Navigating the medical system can be challenging for patients and providers alike. Delicate discussions like clarifying goals of care and prognosis are difficult to do comprehensively for emergency department providers. Yet it is often best to start these discussions in the ED to ensure that we ensure we provide care in accordance with out patients’ wishes and compassionately help families know what to expect.
Learners must develop the ability to simultaneously manage a patient’s acute medical needs while reaching out to family and caregivers to confirm the patient’s wishes.

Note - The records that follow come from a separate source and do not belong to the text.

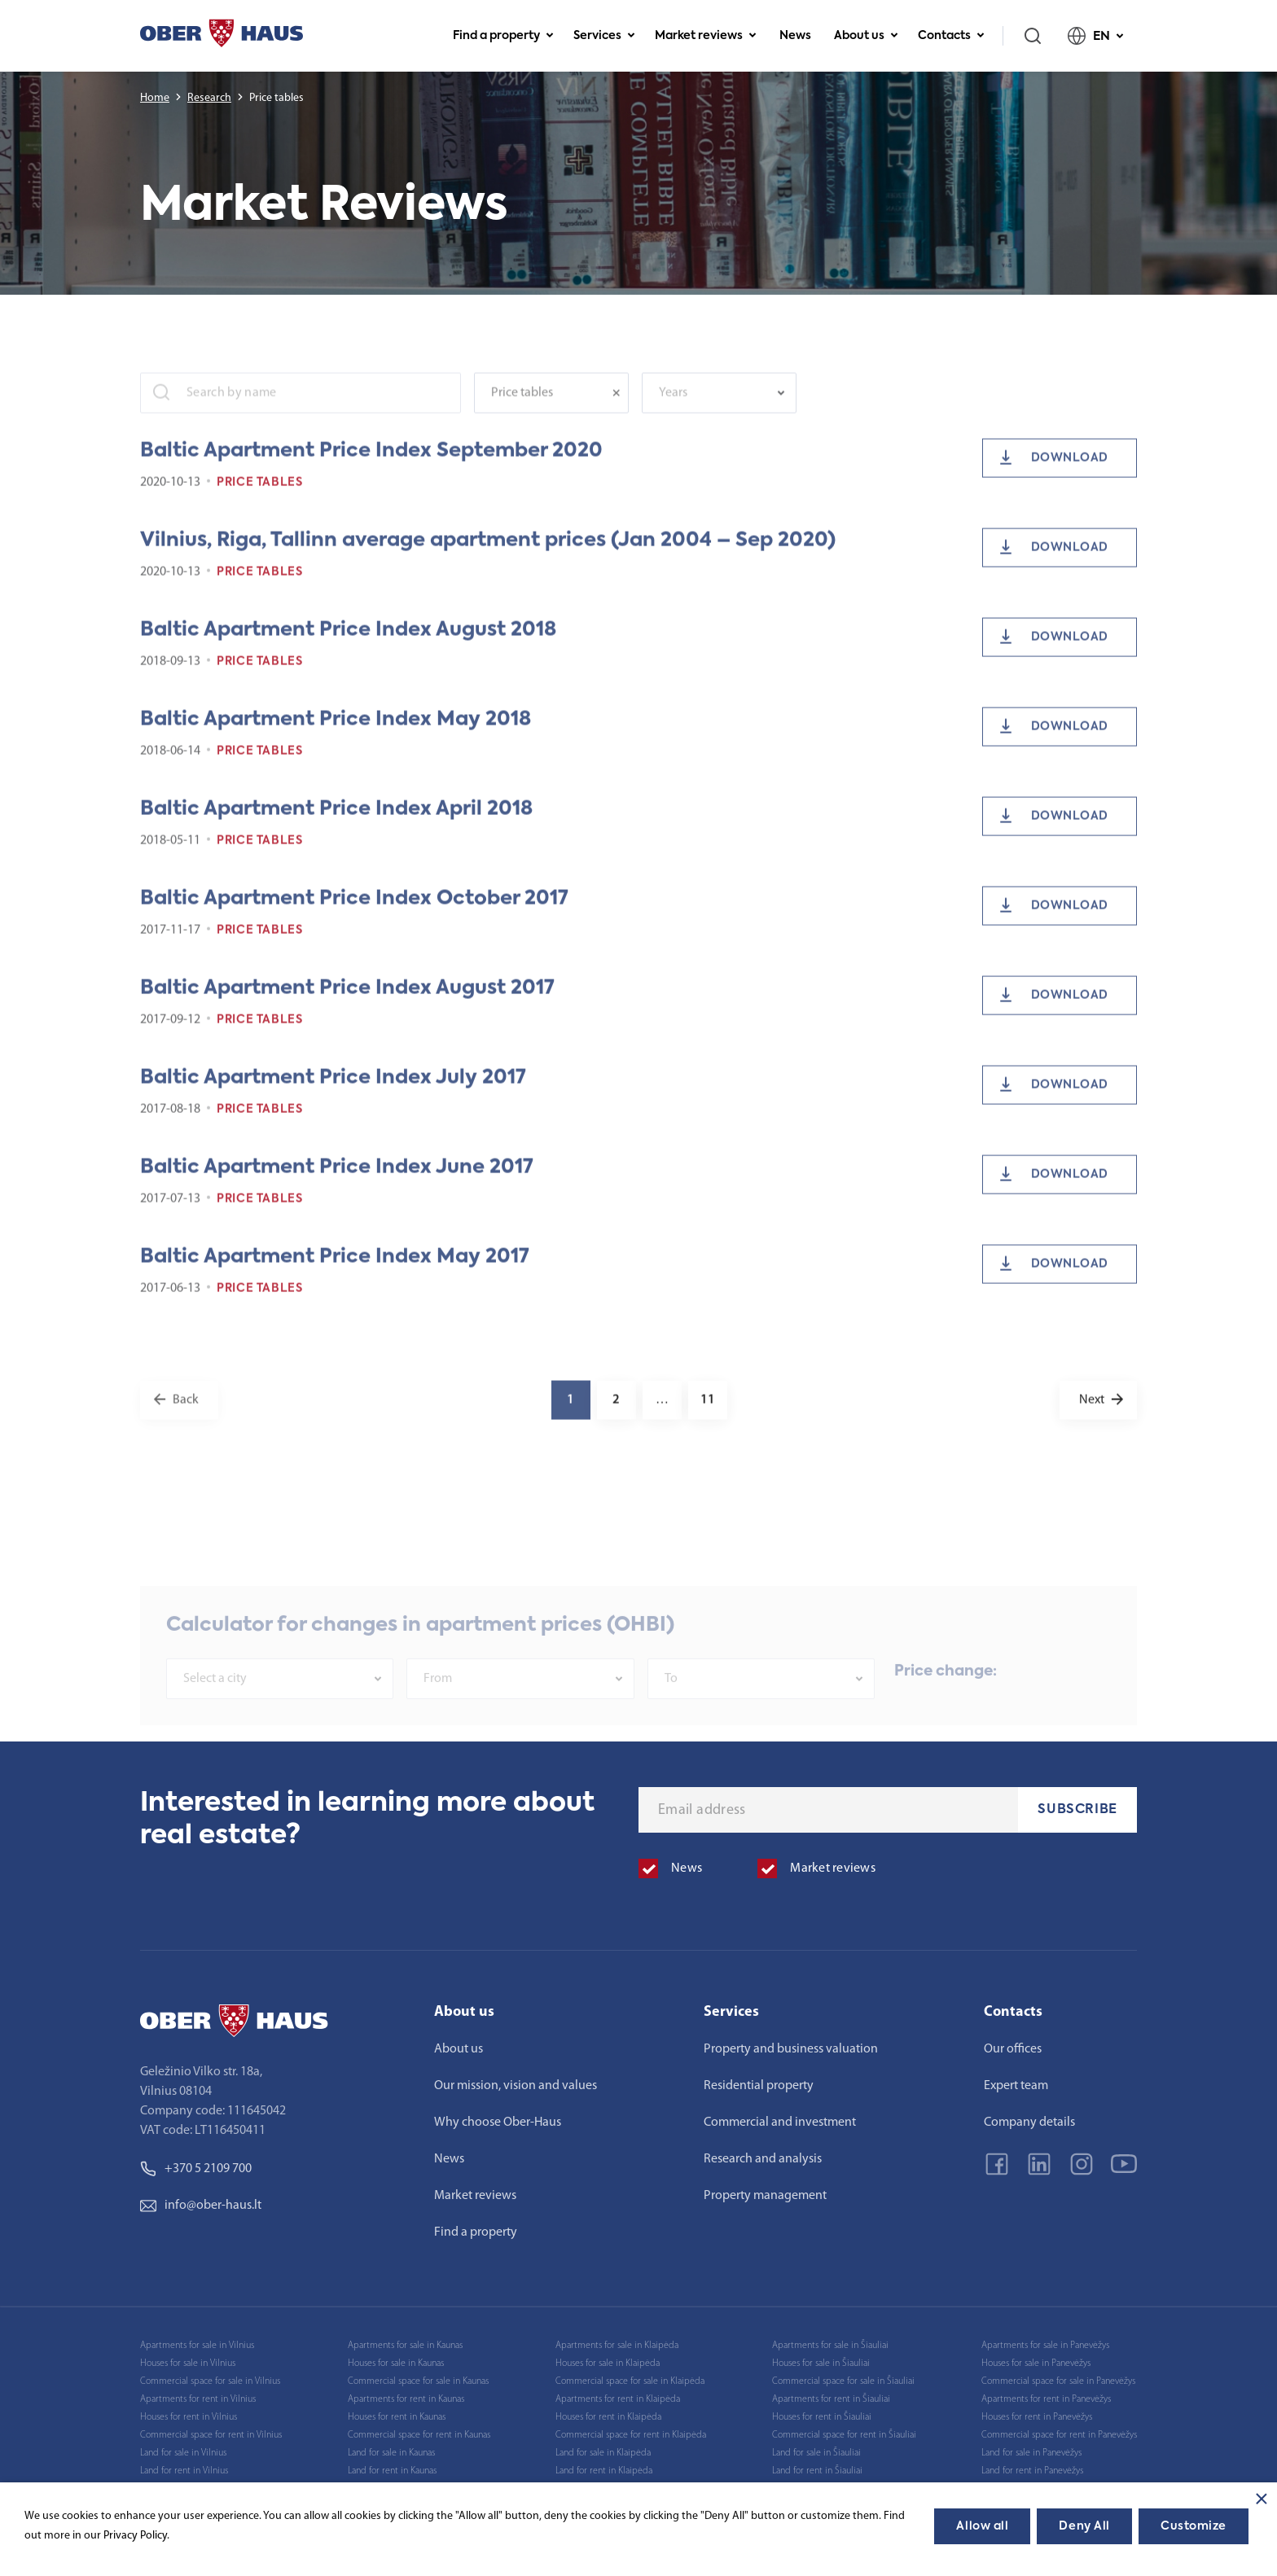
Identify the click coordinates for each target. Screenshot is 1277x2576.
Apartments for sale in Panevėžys (1045, 2345)
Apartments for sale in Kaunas (405, 2345)
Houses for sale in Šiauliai (821, 2363)
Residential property (759, 2085)
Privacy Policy (135, 2536)
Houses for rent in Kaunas (396, 2417)
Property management (765, 2195)
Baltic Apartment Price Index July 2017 (333, 1097)
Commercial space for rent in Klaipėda (630, 2435)
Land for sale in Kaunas (391, 2453)
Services (604, 36)
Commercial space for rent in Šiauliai (844, 2435)
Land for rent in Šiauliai (817, 2471)
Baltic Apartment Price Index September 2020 (371, 470)
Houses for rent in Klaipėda (608, 2417)
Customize (1194, 2526)
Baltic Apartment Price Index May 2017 (334, 1276)
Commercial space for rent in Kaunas (419, 2435)
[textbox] (711, 413)
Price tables (260, 502)
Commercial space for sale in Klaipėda (629, 2381)
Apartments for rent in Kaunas (406, 2399)
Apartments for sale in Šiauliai (830, 2345)
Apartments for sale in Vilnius (197, 2345)
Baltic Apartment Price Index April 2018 (336, 829)
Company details (1029, 2122)
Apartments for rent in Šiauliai (831, 2399)
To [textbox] (671, 1708)
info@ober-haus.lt (200, 2205)
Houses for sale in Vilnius (187, 2363)
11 (707, 1419)
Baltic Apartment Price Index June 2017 (336, 1187)
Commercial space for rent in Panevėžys (1059, 2435)
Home (154, 98)
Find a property (503, 36)
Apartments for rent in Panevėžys (1046, 2399)
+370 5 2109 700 (196, 2169)
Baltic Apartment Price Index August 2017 (347, 1008)
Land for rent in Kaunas (392, 2471)
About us (866, 36)
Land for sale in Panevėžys (1031, 2453)
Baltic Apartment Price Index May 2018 (335, 739)
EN (1096, 36)
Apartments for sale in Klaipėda (616, 2345)
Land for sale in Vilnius (183, 2453)
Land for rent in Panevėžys (1032, 2471)
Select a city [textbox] (215, 1708)
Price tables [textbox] (522, 412)
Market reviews (706, 36)
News (795, 36)
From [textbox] (437, 1708)
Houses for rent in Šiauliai (821, 2417)
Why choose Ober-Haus (497, 2122)
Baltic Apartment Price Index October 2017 (354, 918)
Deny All (1084, 2526)
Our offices (1013, 2049)
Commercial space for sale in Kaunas (418, 2381)
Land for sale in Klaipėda (603, 2453)
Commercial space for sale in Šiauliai (843, 2381)
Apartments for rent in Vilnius (198, 2399)
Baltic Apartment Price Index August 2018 (348, 649)
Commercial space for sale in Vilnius (210, 2381)
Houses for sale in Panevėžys (1035, 2363)
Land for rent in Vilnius (184, 2471)
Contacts (951, 36)
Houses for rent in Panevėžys (1036, 2417)
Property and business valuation (791, 2049)
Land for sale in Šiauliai (816, 2453)
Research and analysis (763, 2159)
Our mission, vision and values (515, 2085)
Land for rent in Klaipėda (603, 2471)
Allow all (982, 2526)
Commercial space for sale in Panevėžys (1058, 2381)
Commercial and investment (780, 2122)
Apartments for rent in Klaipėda (617, 2399)
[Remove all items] (620, 412)
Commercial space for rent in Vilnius (211, 2435)
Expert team (1016, 2085)
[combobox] (551, 412)
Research (209, 98)
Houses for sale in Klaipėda (607, 2363)
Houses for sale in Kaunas (396, 2363)
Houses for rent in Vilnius (188, 2417)
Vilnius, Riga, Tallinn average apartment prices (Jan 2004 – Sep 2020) (488, 560)
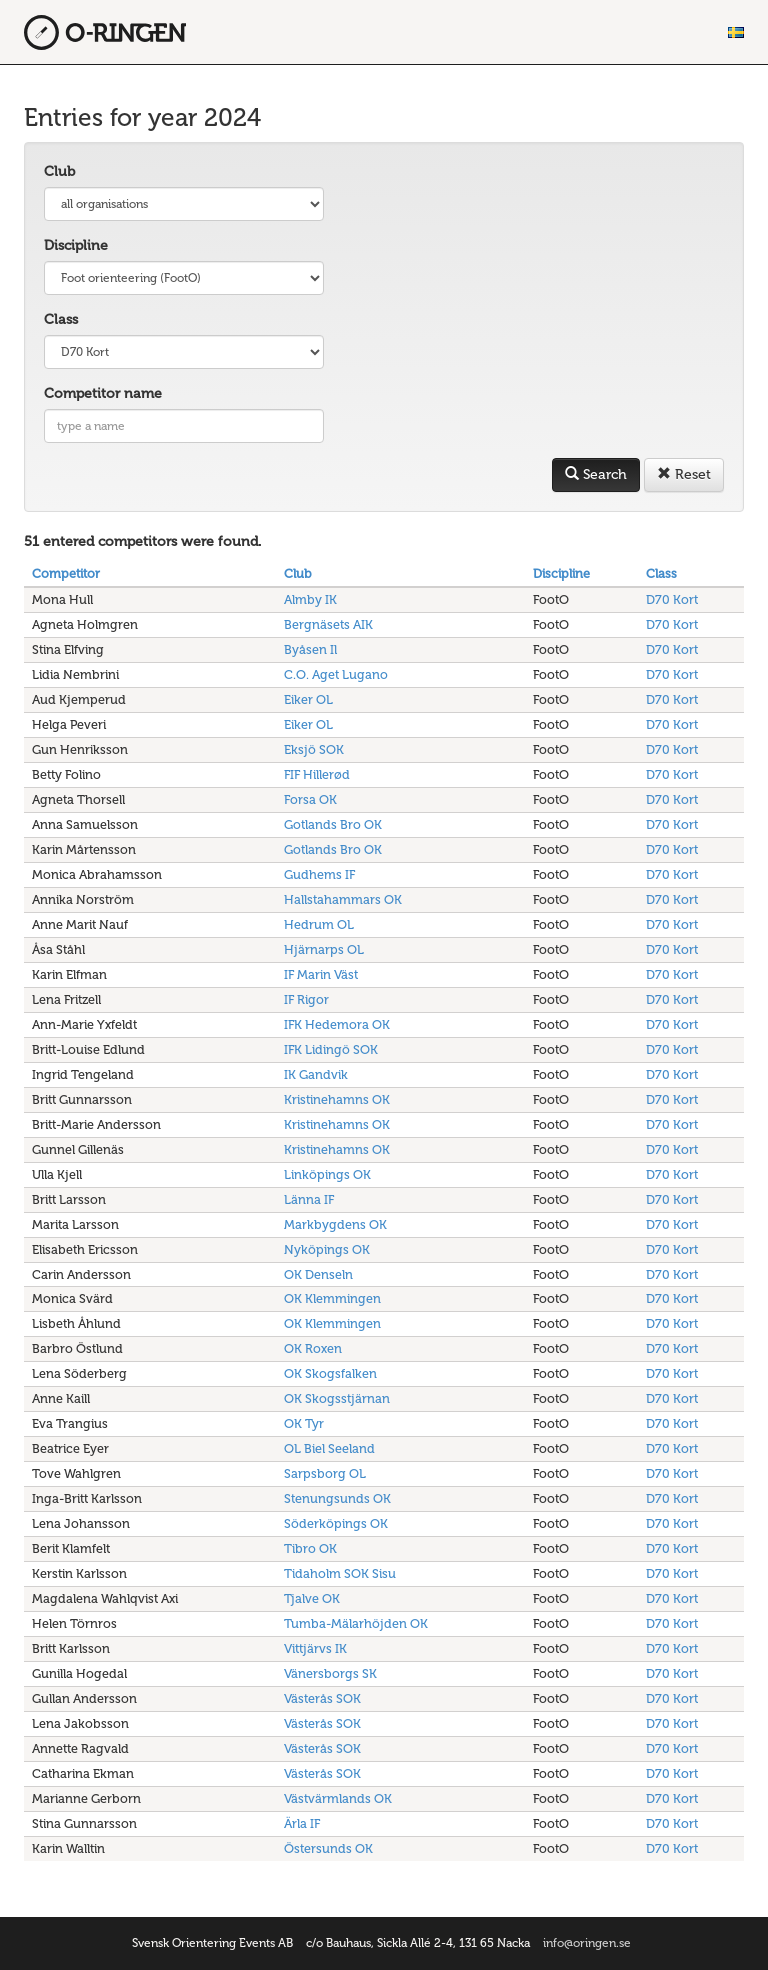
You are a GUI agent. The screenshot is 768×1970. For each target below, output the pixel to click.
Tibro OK (310, 1548)
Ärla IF (302, 1823)
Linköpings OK (327, 1174)
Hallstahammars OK (343, 899)
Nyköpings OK (327, 1249)
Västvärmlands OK (338, 1798)
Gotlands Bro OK (333, 824)
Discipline (76, 245)
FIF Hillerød (317, 774)
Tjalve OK (312, 1598)
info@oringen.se (587, 1943)
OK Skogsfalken (330, 1373)
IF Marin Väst (321, 974)
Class (61, 319)
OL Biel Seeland (329, 1448)
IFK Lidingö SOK (331, 1049)
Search (596, 474)
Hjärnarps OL (324, 949)
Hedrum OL (319, 924)
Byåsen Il (310, 649)
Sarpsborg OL (325, 1473)
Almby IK (310, 599)
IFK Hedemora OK (337, 1024)
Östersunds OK (328, 1848)
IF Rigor (306, 999)
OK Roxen (313, 1348)
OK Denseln (318, 1274)
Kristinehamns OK (337, 1099)
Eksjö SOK (314, 749)
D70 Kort (672, 599)
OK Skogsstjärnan (337, 1398)
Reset (684, 474)
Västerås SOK (322, 1698)
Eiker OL (308, 699)
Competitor (66, 573)
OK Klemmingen (332, 1298)
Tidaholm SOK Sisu (340, 1573)
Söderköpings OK (336, 1523)
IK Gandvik (316, 1074)
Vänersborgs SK (330, 1673)
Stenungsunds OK (337, 1498)
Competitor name (103, 393)
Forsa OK (310, 799)
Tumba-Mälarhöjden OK (356, 1623)
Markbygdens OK (335, 1224)
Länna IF (309, 1199)
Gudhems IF (319, 874)
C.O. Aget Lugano (336, 674)
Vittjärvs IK (315, 1648)
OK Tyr (304, 1423)
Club (59, 171)
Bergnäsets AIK (328, 624)
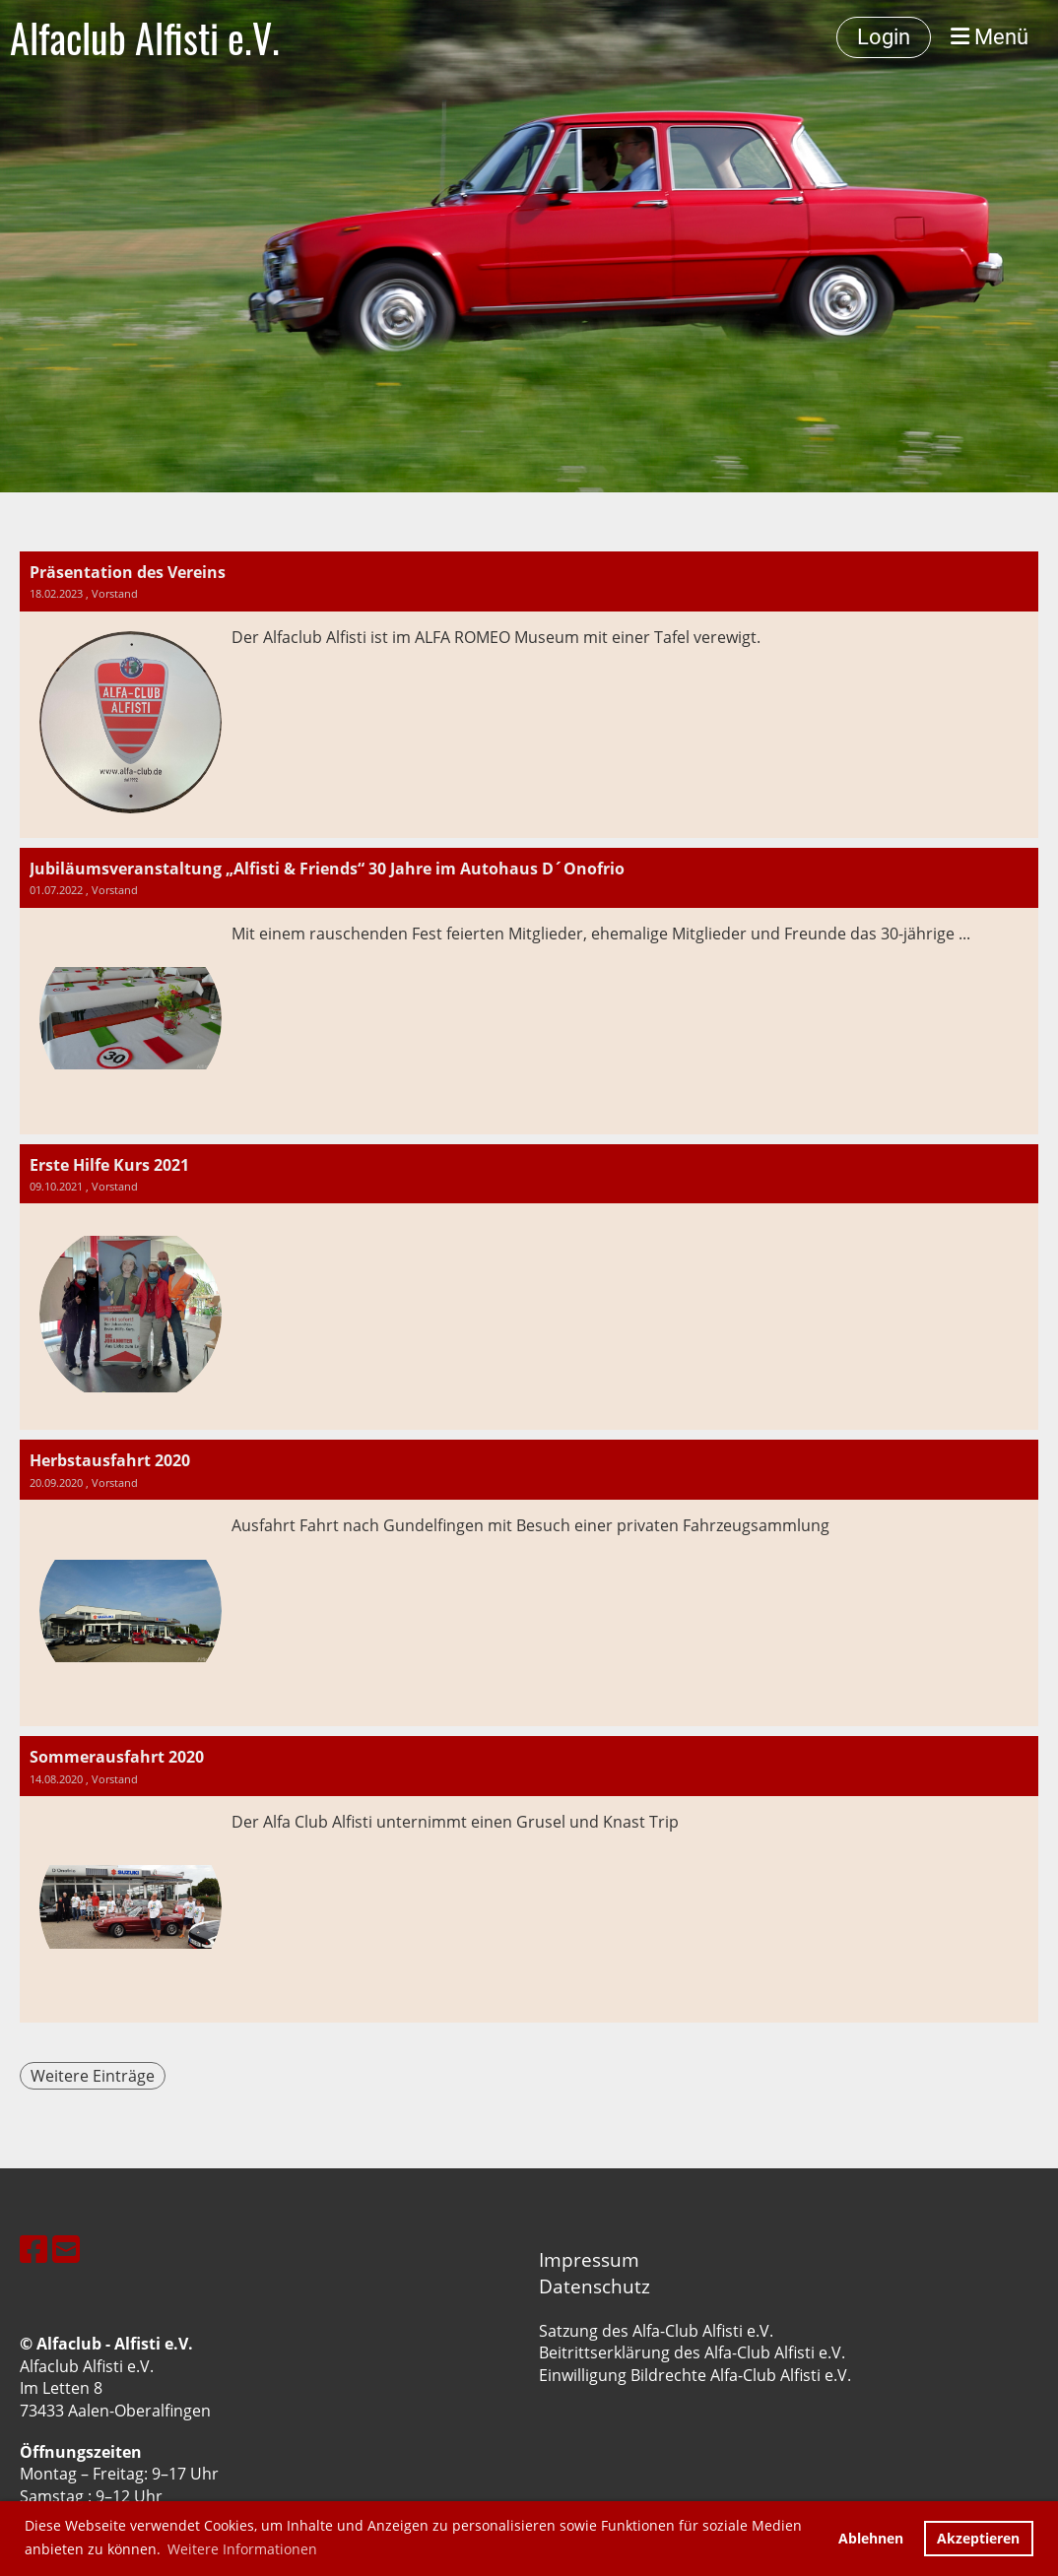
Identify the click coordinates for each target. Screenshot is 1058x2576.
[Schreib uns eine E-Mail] (66, 2248)
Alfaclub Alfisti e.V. (145, 37)
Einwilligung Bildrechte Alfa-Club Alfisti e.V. (695, 2375)
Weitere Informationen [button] (242, 2549)
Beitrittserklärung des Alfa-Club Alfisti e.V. (692, 2352)
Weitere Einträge (93, 2076)
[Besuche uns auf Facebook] (33, 2248)
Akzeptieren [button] (978, 2538)
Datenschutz (594, 2286)
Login (883, 37)
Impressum (589, 2259)
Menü (989, 37)
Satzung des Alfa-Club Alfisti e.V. (656, 2331)
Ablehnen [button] (870, 2538)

At the same time, they must compassionately deliver bad news to patients and family and help prepare them for the next steps of care in an unfamiliar system.
Clinical Vignette
Our patient has known stage 4 metastatic lung cancer. His wife called EMS today because he has become progressively confused, nauseous, constipated, and fatigued over the past week.
Case Summary
This 63-year old man with known lung cancer presents with confusion, nausea and fatigue. Acute hypercalcemia of malignancy is diagnosed and needs to be treated. At the same time, a discussion with the wife (and substitute decision maker) will confirm that the patient wants active treatment but does not really have a clear idea of his prognosis. When pressed, the provider should deliver the bad news of the hypercalcemia compassionately and explain the context of an incomplete work-up in the ED. He should be referred for an in patient work-up with appropriate specialist consultation.